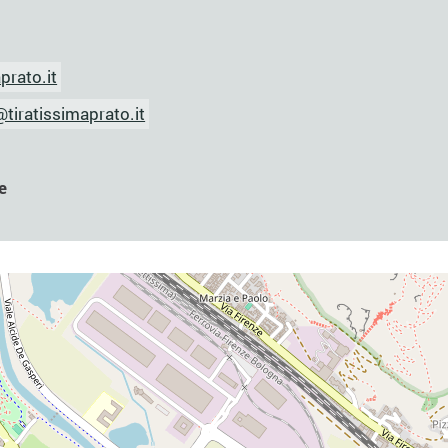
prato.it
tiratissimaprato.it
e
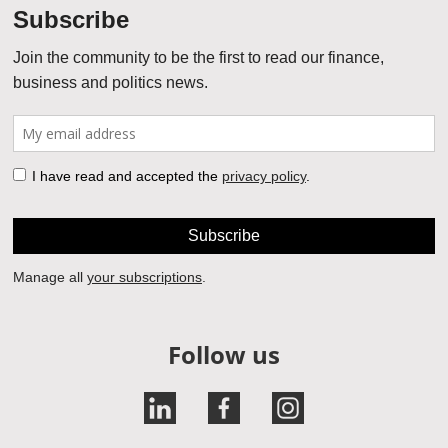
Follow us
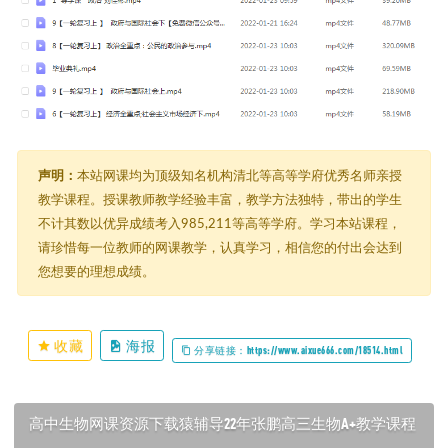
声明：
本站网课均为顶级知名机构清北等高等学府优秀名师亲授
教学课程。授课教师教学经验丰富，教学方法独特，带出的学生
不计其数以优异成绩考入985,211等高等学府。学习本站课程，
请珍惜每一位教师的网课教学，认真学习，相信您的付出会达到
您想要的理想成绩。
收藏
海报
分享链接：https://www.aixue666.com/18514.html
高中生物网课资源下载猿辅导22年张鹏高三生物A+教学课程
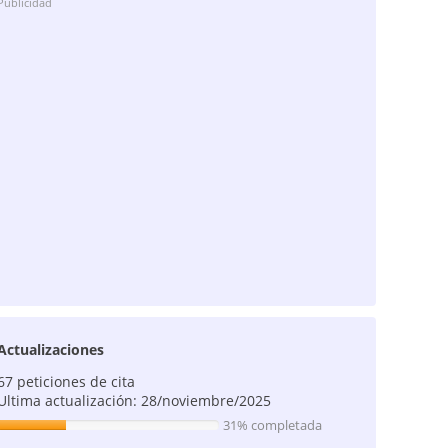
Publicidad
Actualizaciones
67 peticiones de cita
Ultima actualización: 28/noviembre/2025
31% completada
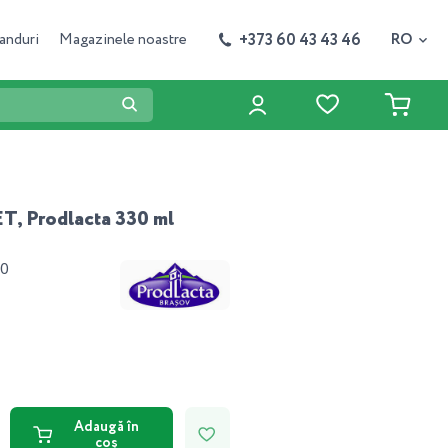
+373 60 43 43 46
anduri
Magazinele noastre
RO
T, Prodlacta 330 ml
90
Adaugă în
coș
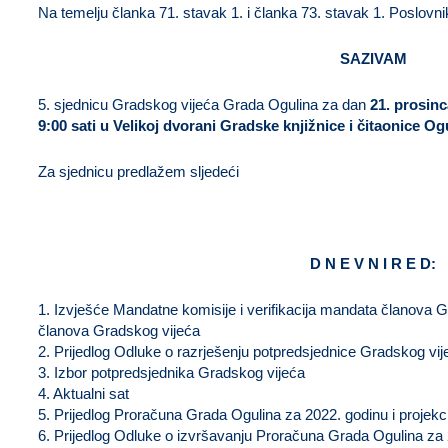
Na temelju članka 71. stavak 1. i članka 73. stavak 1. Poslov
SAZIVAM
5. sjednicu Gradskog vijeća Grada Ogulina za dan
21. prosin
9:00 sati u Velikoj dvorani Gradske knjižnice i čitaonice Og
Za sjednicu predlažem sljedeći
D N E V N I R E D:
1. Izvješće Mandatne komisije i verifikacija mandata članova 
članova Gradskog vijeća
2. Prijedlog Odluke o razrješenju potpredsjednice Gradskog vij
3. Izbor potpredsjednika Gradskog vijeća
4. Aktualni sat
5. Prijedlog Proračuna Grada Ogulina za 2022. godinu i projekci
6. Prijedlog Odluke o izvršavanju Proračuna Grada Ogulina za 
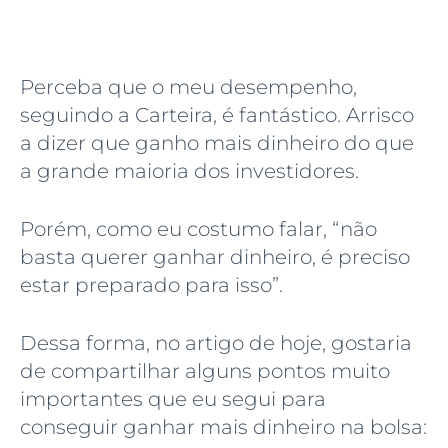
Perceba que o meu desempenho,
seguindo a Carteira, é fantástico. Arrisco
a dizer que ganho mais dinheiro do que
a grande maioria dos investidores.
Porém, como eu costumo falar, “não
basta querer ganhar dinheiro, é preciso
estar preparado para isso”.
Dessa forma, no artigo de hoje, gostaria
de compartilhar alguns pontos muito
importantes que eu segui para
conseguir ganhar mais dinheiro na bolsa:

Work instructions -> Return exactly the lines of the material above, starting at the line containing "高中生物网课资源下载猿辅导22年张鹏高三生物A+教学课程" and finishing at the line containing "Za sjednicu predlažem sljedeći", without any pictures.

Response for this exercise ->
高中生物网课资源下载猿辅导22年张鹏高三生物A+教学课程
Publicidad
Actualizaciones
67 peticiones de cita
Ultima actualización: 28/noviembre/2025
31% completada
+373 60 43 43 46
anduri
Magazinele noastre
RO
T, Prodlacta 330 ml
90
Adaugă în
coș
Na temelju članka 71. stavak 1. i članka 73. stavak 1. Poslov
SAZIVAM
5. sjednicu Gradskog vijeća Grada Ogulina za dan
21. prosin
9:00 sati u Velikoj dvorani Gradske knjižnice i čitaonice Og
Za sjednicu predlažem sljedeći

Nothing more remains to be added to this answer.